Неуверенность может проявляться в разных вещах. Например, кто-то из нас страдает неуверенностью, связанной со своей профессиональной компетентностью, кто-то из-за своей внешности и привлекательности, кто-то сомневается в своих физических возможностях, кто-то испытывает постоянную неуверенность, связанную с финансами, кто-то страдает от неуверенности при общении с другими людьми, для кого-то проблемой оказывается принятие того или иного решения. В общем, способов, которыми проявляется наша неуверенность, больше, чем нужно. Формируется же она в указанном возрасте только по двум направлениям, одно — общее для всех детей, другое имеет половую специфику.

Общее для нас всех чувство неуверенности обусловлено тревогой ребенка, который не чувствует себя любимым. И это вполне логично. Если ты не чувствуешь себя любимым, то и не ожидаешь, что любое твое действие будет принято «на ура». Поскольку же никогда не известно, какая из твоих выходок пройдет с успехом и под аплодисменты, а какая вызовет бурю негодования и повлечет за собой наказание, то, соответственно, и нерешительности здесь есть где разгуляться. И тут от пола ребенка ничего не зависит — этой психологической инфекцией страдают и мальчики, и девочки.

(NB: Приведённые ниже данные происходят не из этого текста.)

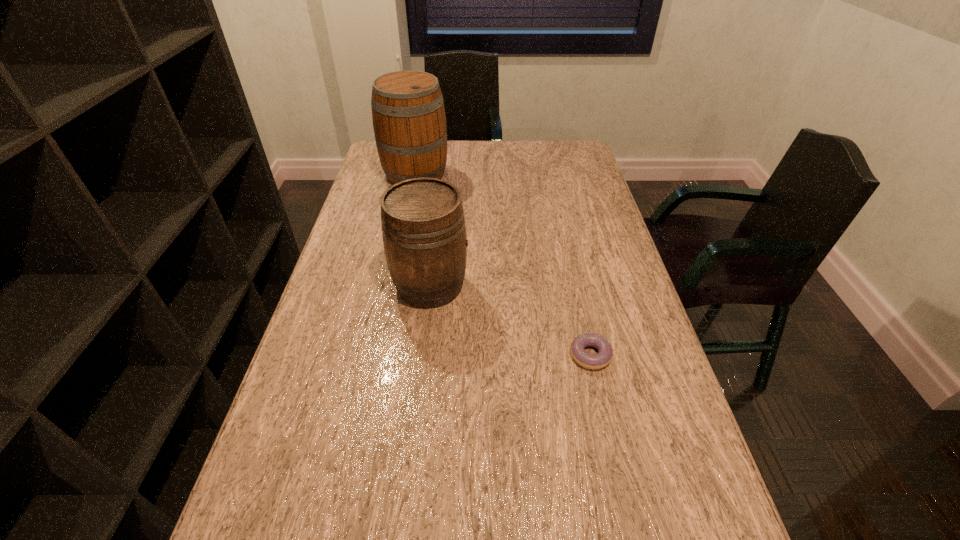 Locate an element on the screen. This screenshot has width=960, height=540. free spot between the shortest object and the tallest object is located at coordinates (503, 265).

Select which object is the second closest to the shortest object. Please provide its 2D coordinates. Your answer should be formatted as a tuple, i.e. [(x, y)], where the tuple contains the x and y coordinates of a point satisfying the conditions above.

[(408, 113)]

Point out which object is positioned as the nearest to the rightmost object. Please provide its 2D coordinates. Your answer should be formatted as a tuple, i.e. [(x, y)], where the tuple contains the x and y coordinates of a point satisfying the conditions above.

[(423, 227)]

At what (x,y) coordinates should I click in order to perform the action: click on free space that satisfies the following two spatial constraints: 1. on the side of the nearer cider near the bung hole; 2. on the right side of the rightmost object. Please return your answer as a coordinate pair (x, y). Looking at the image, I should click on (422, 355).

The height and width of the screenshot is (540, 960). I want to click on vacant position in the image that satisfies the following two spatial constraints: 1. on the side of the nearest object near the bung hole; 2. on the right side of the second tallest object, so click(422, 355).

Locate an element on the screen. The image size is (960, 540). free space that satisfies the following two spatial constraints: 1. on the side of the shorter cider near the bung hole; 2. on the right side of the rightmost object is located at coordinates (x=422, y=355).

The image size is (960, 540). I want to click on free space in the image that satisfies the following two spatial constraints: 1. on the side of the shorter cider near the bung hole; 2. on the back side of the doughnut, so click(422, 355).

Пол ребенка начинает иметь значение, когда дело касается ожиданий, связанных с его поло вым поведением (не сексуальным, а полоролевым). Девочки, по задумке, должны быть красивыми и умными, внимательными и исполнительными, чувствительными и чувственными и далее — по списку. Мальчики же должны быть серьезными, рассудительными, терпеливыми, ответственными, выносливыми, конечно, лишенными слезных желез плюс еще два-три десятка пунктов.

Количество требований, которые предъявляются к нам как к «представителям пола» — огромно. Если же ребенку не удается выполнять данные требования, то он испытывает неуверенность, которая распространяется не на одну только половую жизнь, но и на многие другие сферы его жизни. Многие ли девочки способны отвечать всем этим требованиям на «все сто»? А мальчики? Разумеется, это почти невозможно, тем более что многие ожидания наших родителей и вовсе противоречат друг другу.

Например, от мальчика могут требовать послушания («Если папа сказал, значит, так и надо делать!») и самостоятельности («Где твоя ответственность — ты все должен делать сам!»), что иногда не так-то просто сочетать. Можно, конечно, быть послушным и исполнительным, но в этом случае трудно отвечать за свой поступок, да и проявить самостоятельность не представляется возможным. Что делать? Что в этом случае — «правильно», с точки зрения родителей, а что — «неправильно»? Ответить на этот вопрос, мягко говоря, проблематично! А на кону — любовь родителей, и это уже не шутки!